↑ comment by IlyaShpitser ·
2013-02-10T11:36:31.572Z · LW(p) · GW(p)
Dozens of fields are concerned with "identifying causal effects from data", pretty much all the natural
sciences and all their myriad subspecializations can be viewed through such a lense.
That's the crux, can be viewed as such. Yet, I doubt you'll find all that many medical studies, physical
experiments, etc. invoking do-calculus. That does not void their results, there are ways of interpreting the
results that do not rely on grasping - or even be aware of - the math behind the curtain.
"That's just like, your opinion, man."
See, you don't get to say that. When people talk about causal effects from randomization (a la what Fisher talked about), effects of interventions is what they mean. That is the math behind what they want, just like complex valued matrices is the math behind quantum mechanics, or Peano axioms the math behind doing arithmetic. Not everyone uses the language of do(.) (some use potential outcome language, which is equivalent). But either their language is equivalent to do(.), or they are essentially doing garbage (and I assure you, there is a lot of garbage out there). In fields like epidemiology, what they often have is the data people (who know about HIV, say, or cancer), and methods people (who know how not to get garbage from the data).
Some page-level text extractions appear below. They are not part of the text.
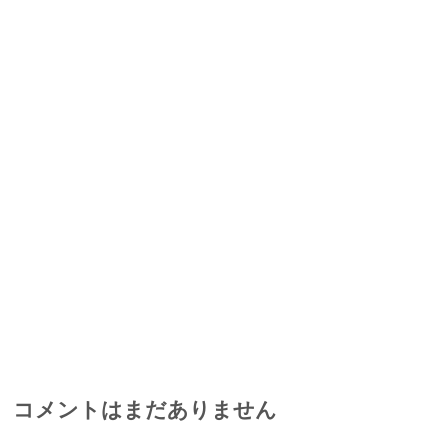
コメントはまだありません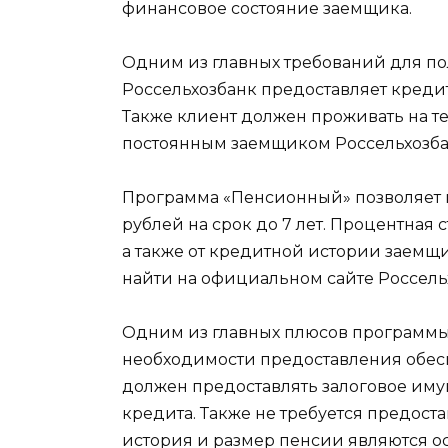
финансовое состояние заемщика.
Одним из главных требований для по
Россельхозбанк предоставляет кредиты
Также клиент должен проживать на 
постоянным заемщиком Россельхозба
Программа «Пенсионный» позволяет п
рублей на срок до 7 лет. Процентная 
а также от кредитной истории заемщ
найти на официальном сайте Россель
Одним из главных плюсов программы
необходимости предоставления обеспе
должен предоставлять залоговое иму
кредита. Также не требуется предоста
история и размер пенсии являются 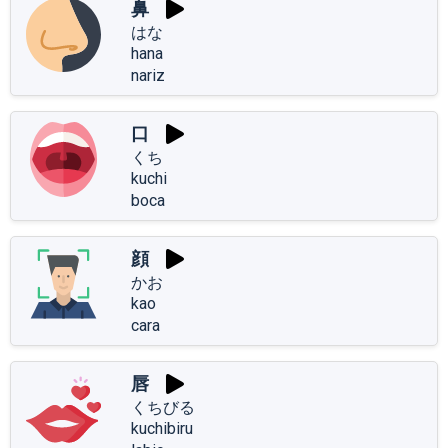
鼻
はな
hana
nariz
口
くち
kuchi
boca
顔
かお
kao
cara
唇
くちびる
kuchibiru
The fact of the matter is, there are all sorts of gotchas about doing causal inference that being careless and relying on intuitions makes you vulnerable to. I can give endless examples:
(a) People doing longitudinal causal inference basically failed at time-varying confounders until 1986, when the right method was developed. So they would report garbage causal effects from longitudinal studies, because they thought they just need to adjust for these confounders. No. Wrong. Have to use the equivalent of g-computation.
(b) People try to use coefficients of regressions as mediated causal effects, even when this is not warranted (that is, the coefficient doesn't correspond to anything causal). No. Wrong. This fails if you have discrete mediators. This fails with interaction terms. This fails under certain natural modeling choices. This fails if you have unobserved confounding. In general a mediated effect is a complicated function of the observed data, not a regression coefficient.
(c) People try to test for causal null, even when their model does not permit the null to happen. (null paradox)
(d) Don Rubin (famous Harvard statistician, one of the people who wrote down the EM algorithm, and one of the people behind potential outcomes) once said that you should adjust for all covariates. He was just trying to be a good Bayesian (have to use all the data, right?) No. Wrong. You only adjust for what you need to block all non-causal paths, while not opening any non-causal paths.
(e) An example from something written at lesswrong: a Bayesian network is a causal model. No. Wrong. A Bayesian network is a statistical model (a set of densities) defined by conditional independence. In order to have a causal model you need to talk about how interventions relate to observations (essentially you need to say parents are direct causes formally).
Actually the list is so long, I am trying to put it in a paper format.
This stuff is not simple, and even very smart people can be confused! So if you want to do causal inference, you know, read up on it.. I am surprised this is a controversial point. To quote Miguel Hernan, the g-formula (expressing do(.) in terms of observed data) is not a causal method, it is the causal method.
If you don't want to read Pearl, you can read Robins, or Dawid, or the potential outcomes people who learned from Rubin. The formalism is the same.